Toustes celleux qui travaillent, en ce moment, partout, dans des conditions inédites, incroyables, invivables.

Puis les autres. Celleux qui restent chez elleux. Celleux qui sont confiné·e·s seul·e·s et le vivent mal. Celleux qui sont confiné·e·s avec des mômes, en particulier en bas âge. Celleux qui sont confiné·e·s à bien trop nombreux dans bien trop peu d’espace. Celleux qui sont confiné·e·s avec d’autres humain·e·s violent·e·s. Celleux que ça rend vides. Celleux que ça rend plein. Celleux qui se protègent les un·e·s les autres.

Et j’en oublie. Vous pouvez compléter !

 

 

 

100 mots de la page 100 de…

Génération K. Tome 2. de Marine Carteron, publié aux éditions du Rouergue dans la collection « épik » en 2017

« … moi si je te demandais ça c’était pour éviter de te casser les oreilles mais, après tout, si tu préfères que je chante…

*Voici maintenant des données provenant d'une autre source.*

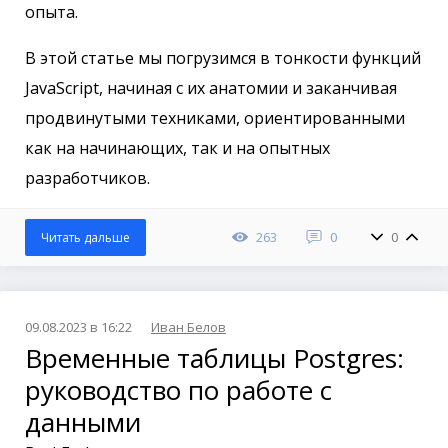
опыта.
В этой статье мы погрузимся в тонкости функций
JavaScript, начиная с их анатомии и заканчивая
продвинутыми техниками, ориентированными
как на начинающих, так и на опытных
разработчиков.
263
0
0
Читать дальше
09.08.2023 в 16:22
Иван Белов
Временные таблицы Postgres:
руководство по работе с
данными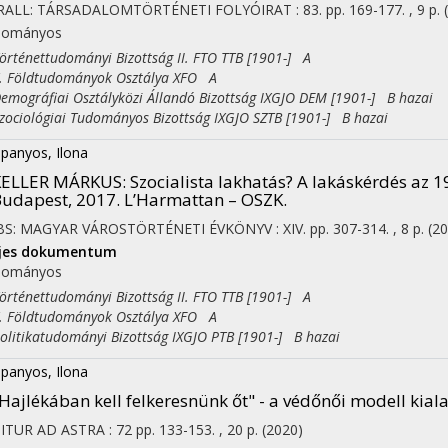
RALL: TÁRSADALOMTÖRTÉNETI FOLYÓIRAT
:
83.
pp. 169-177. , 9 p.
dományos
ténettudományi Bizottság II. FTO TTB [1901-] A
Földtudományok Osztálya XFO A
ográfiai Osztályközi Állandó Bizottság IXGJO DEM [1901-] B hazai
ciológiai Tudományos Bizottság IXGJO SZTB [1901-] B hazai
panyos, Ilona
ELLER MÁRKUS: Szocialista lakhatás? A lakáskérdés az 
udapest, 2017. L’Harmattan – OSZK.
BS: MAGYAR VÁROSTÖRTÉNETI ÉVKÖNYV
:
XIV.
pp. 307-314. , 8 p.
(2
ljes dokumentum
dományos
ténettudományi Bizottság II. FTO TTB [1901-] A
Földtudományok Osztálya XFO A
itikatudományi Bizottság IXGJO PTB [1901-] B hazai
panyos, Ilona
Hajlékában kell felkeresnünk őt" - a védőnői modell kial
 ITUR AD ASTRA
:
72
pp. 133-153. , 20 p.
(2020)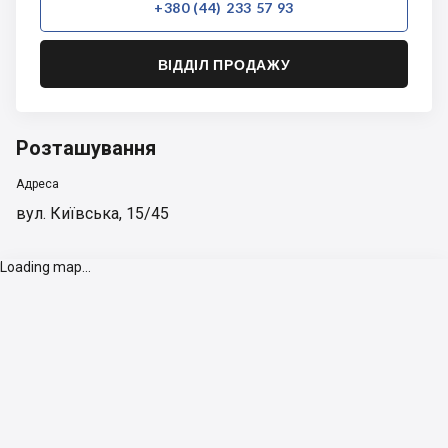
+380 (44) 233 57 93
ВІДДІЛ ПРОДАЖУ
Розташування
Адреса
вул. Київська, 15/45
Loading map...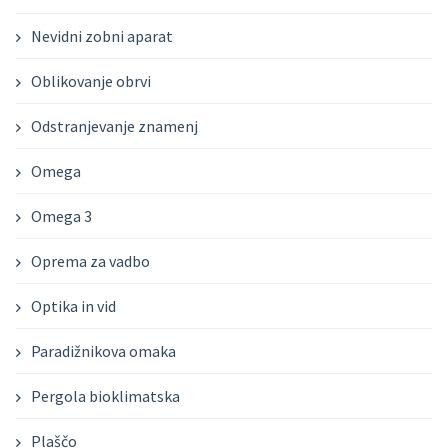
Nevidni zobni aparat
Oblikovanje obrvi
Odstranjevanje znamenj
Omega
Omega 3
Oprema za vadbo
Optika in vid
Paradižnikova omaka
Pergola bioklimatska
Plaščo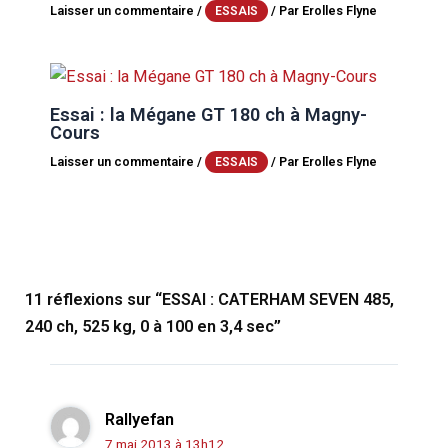
Laisser un commentaire
/
/ Par
Erolles Flyne
ESSAIS
Essai : la Mégane GT 180 ch à Magny-
Cours
Laisser un commentaire
/
/ Par
Erolles Flyne
ESSAIS
11 réflexions sur “ESSAI : CATERHAM SEVEN 485,
240 ch, 525 kg, 0 à 100 en 3,4 sec”
Rallyefan
7 mai 2013 à 13h12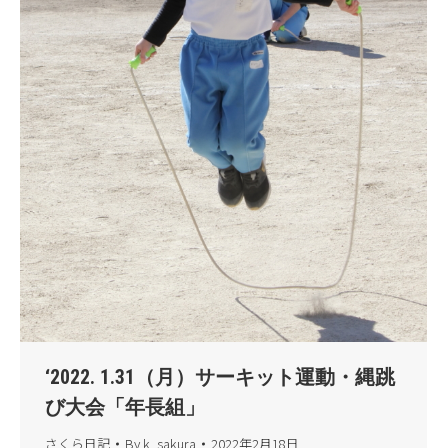
‘2022. 1.31（月）サーキット運動・縄跳
び大会「年長組」
さくら日記
By
k_sakura
2022年2月18日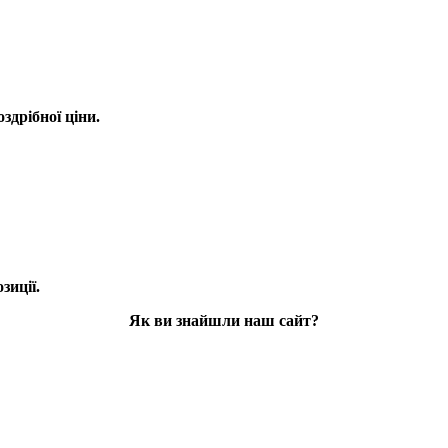
оздрібної ціни.
зиції.
Як ви знайшли наш сайт?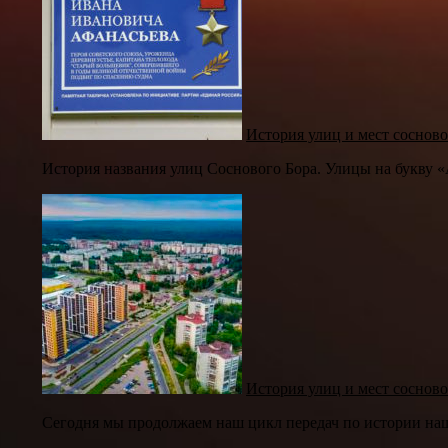
История улиц и мест сосново
История названия улиц Соснового Бора. Улицы на букву «
История улиц и мест сосново
Сегодня мы продолжаем наш цикл передач по истории наше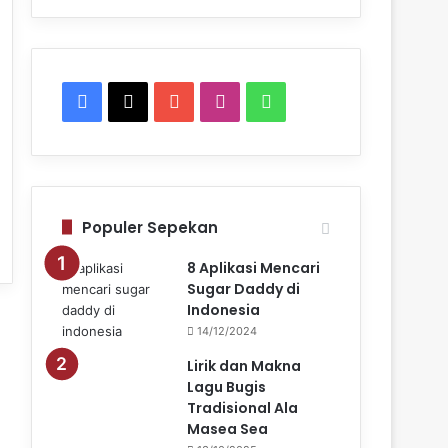
F
X
Y
I
W
a
o
n
h
c
u
s
a
e
T
t
t
Populer Sepekan
b
u
a
s
8 Aplikasi Mencari
Sugar Daddy di
o
b
g
A
Indonesia
14/12/2024
o
e
r
p
Lirik dan Makna
k
a
p
Lagu Bugis
Tradisional Ala
m
Masea Sea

Et c’est ce que je fais. Je me mets à chanter.

Fort.

         Et puis, comme ça n’a pas l’air suffisant je fais glisser deux de mes plus grosses bagues sur les deuxièmes phalanges de mes indes et les utilise pour scander le rythme de ma chanson en les frappant sur la vitre de séparation. Je gueule, je frappe, je m’écalte… et dès la fin de la première chanson je récupère un chargeur pour mon iPod.